Escaped sequences in `SubstitutionString`s


I tried to create a substiution string with Base.SubstistutionString() that contains an escaped sequence (\s), but, as expected, it does not work, since the relevant section in the docu says that:


Stores the given string `substr` as a `SubstitutionString` , for use in regular expression substitutions.

So, the question is whether anyone knows how to use an escaped sequence (e.g. a space character) in a substitution string that would replace another escaped sequence (e.g. a newline one).

Here is an example to use:

julia> str ="Whether an array is ordered can be defined either on construction via the ordered argument, or at any time via the ordered! function. The levels function returns 
all the levels of CategoricalArray, and the levels! function can be used to set the levels and their order. "

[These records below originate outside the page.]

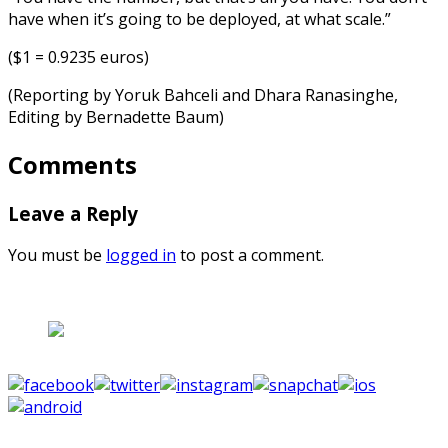
have when it’s going to be deployed, at what scale.”
($1 = 0.9235 euros)
(Reporting by Yoruk Bahceli and Dhara Ranasinghe,
Editing by Bernadette Baum)
Comments
Leave a Reply
You must be
logged in
to post a comment.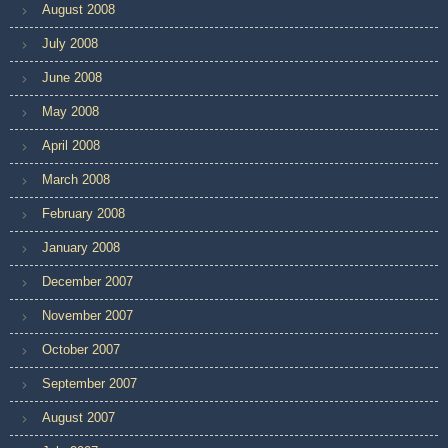
August 2008
July 2008
June 2008
May 2008
April 2008
March 2008
February 2008
January 2008
December 2007
November 2007
October 2007
September 2007
August 2007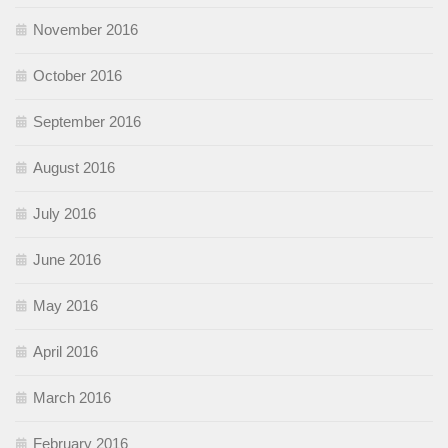
November 2016
October 2016
September 2016
August 2016
July 2016
June 2016
May 2016
April 2016
March 2016
February 2016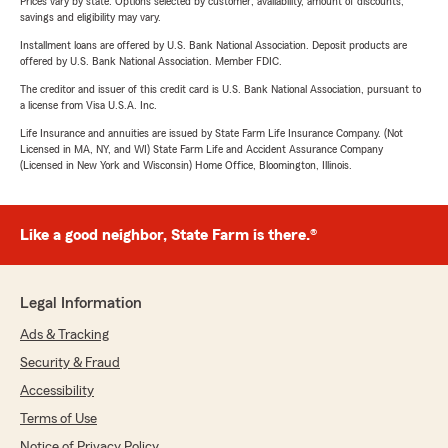
Prices vary by state. Options selected by customer; availability, amount of discounts,
savings and eligibility may vary.
Installment loans are offered by U.S. Bank National Association. Deposit products are
offered by U.S. Bank National Association. Member FDIC.
The creditor and issuer of this credit card is U.S. Bank National Association, pursuant to
a license from Visa U.S.A. Inc.
Life Insurance and annuities are issued by State Farm Life Insurance Company. (Not
Licensed in MA, NY, and WI) State Farm Life and Accident Assurance Company
(Licensed in New York and Wisconsin) Home Office, Bloomington, Illinois.
Like a good neighbor, State Farm is there.®
Legal Information
Ads & Tracking
Security & Fraud
Accessibility
Terms of Use
Notice of Privacy Policy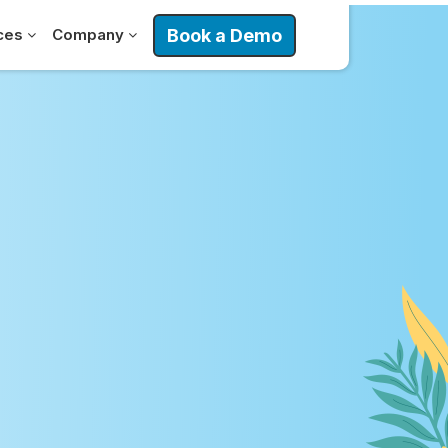
Book a Demo
ces
Company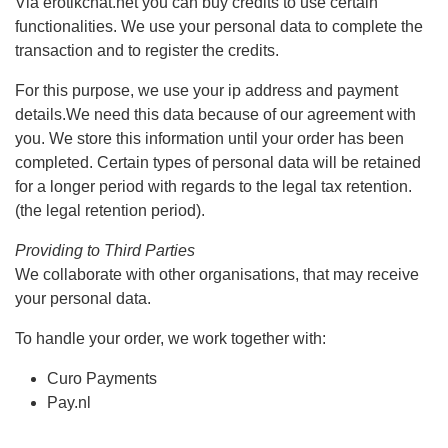
Via erotikchat.net you can buy credits to use certain
functionalities. We use your personal data to complete the
transaction and to register the credits.
For this purpose, we use your ip address and payment
details.We need this data because of our agreement with
you. We store this information until your order has been
completed. Certain types of personal data will be retained
for a longer period with regards to the legal tax retention.
(the legal retention period).
Providing to Third Parties
We collaborate with other organisations, that may receive
your personal data.
To handle your order, we work together with:
Curo Payments
Pay.nl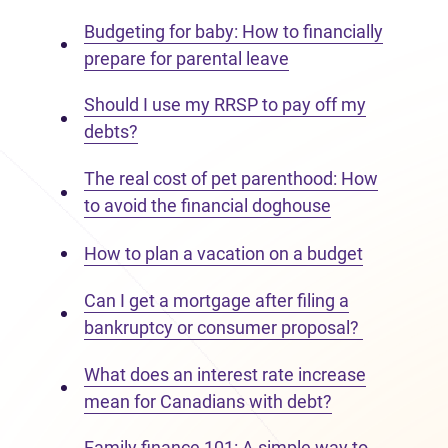
Budgeting for baby: How to financially
prepare for parental leave
Should I use my RRSP to pay off my
debts?
The real cost of pet parenthood: How
to avoid the financial doghouse
How to plan a vacation on a budget
Can I get a mortgage after filing a
bankruptcy or consumer proposal?
What does an interest rate increase
mean for Canadians with debt?
Family finance 101: A simple way to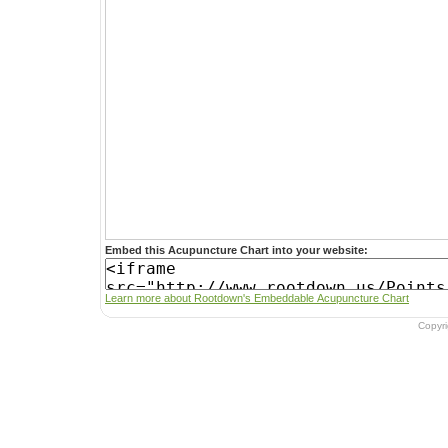
Embed this Acupuncture Chart into your website:
Learn more about Rootdown's Embeddable Acupuncture Chart
Copyr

julia> str = replace(str, r"\n" => Base.SubstitutionString("\s"))
ERROR: syntax: invalid escape sequence
 [1] top-level scope
   @ none:1



I don’t think \s is a valid escape character at all, which should be the problem in your example. If you want a space character use the string " " or better even ' '.

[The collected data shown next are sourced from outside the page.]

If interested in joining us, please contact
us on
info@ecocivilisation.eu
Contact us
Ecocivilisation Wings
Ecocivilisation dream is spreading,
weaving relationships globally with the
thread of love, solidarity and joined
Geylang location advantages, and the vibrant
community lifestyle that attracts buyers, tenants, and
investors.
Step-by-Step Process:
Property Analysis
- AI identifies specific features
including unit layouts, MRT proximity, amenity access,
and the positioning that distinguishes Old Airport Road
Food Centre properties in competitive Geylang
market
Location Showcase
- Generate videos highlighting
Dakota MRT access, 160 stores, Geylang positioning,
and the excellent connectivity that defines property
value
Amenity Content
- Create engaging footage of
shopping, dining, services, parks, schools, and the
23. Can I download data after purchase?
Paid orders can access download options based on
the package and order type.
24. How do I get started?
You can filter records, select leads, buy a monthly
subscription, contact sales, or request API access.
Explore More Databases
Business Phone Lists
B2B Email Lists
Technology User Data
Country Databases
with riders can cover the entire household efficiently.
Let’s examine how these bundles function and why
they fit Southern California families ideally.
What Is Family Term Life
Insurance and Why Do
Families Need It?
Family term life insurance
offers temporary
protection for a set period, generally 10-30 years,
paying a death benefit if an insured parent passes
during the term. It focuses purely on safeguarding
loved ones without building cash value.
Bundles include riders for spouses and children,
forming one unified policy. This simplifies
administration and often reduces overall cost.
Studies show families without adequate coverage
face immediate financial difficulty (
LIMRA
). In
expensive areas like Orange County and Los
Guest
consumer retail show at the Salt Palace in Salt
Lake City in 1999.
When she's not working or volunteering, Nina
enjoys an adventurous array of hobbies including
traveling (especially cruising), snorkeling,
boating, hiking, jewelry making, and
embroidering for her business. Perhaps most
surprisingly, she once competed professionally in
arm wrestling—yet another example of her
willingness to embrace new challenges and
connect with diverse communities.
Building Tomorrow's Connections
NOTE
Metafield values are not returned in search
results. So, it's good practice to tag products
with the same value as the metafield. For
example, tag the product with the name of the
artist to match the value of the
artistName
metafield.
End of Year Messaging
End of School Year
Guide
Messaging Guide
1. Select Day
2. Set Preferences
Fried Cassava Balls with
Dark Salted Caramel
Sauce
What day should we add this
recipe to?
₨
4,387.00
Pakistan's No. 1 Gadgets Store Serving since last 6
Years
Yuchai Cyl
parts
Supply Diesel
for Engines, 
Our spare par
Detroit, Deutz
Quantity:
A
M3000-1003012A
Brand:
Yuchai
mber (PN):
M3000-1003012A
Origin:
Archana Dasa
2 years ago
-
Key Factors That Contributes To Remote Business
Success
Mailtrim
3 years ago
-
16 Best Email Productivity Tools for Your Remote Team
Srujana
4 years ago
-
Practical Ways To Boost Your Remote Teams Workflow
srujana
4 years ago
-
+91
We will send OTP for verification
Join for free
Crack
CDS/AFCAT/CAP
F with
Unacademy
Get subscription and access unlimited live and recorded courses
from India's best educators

Note that your example can be simplified to replace(str, '\n' => ' ', as no regex is used.

1 Like

Thanks for the response and the option of not even using Base.SubstitutionString() in the first place.

Also, \s can be used as a valid escaped sequence in a regular expression, in general, and in the exact same use of replace():

julia> replace(str, r"\s" => '|')

I guess then that the regular expressions type of escaped sequences differ from the ones on the right.


Yeah, the one on the left is a Regex type that can have all the usual regular expression escape sequences. \s on the right wouldn’t make sense because it means whitespace in general, not a specific character (for eg. Tab also matches \s). So if it appears in the SubstitutionString, it’s ambiguous which character you actually want there (space or tab).

The only escape sequences in the substitution string that make sense and are interpreted, are numbered ones like \1, \2, etc. (and the corresponding named \g<name> captures) that are used to refer to parts of the regex that have been captured on the left.


That clears all the fog! Thanks!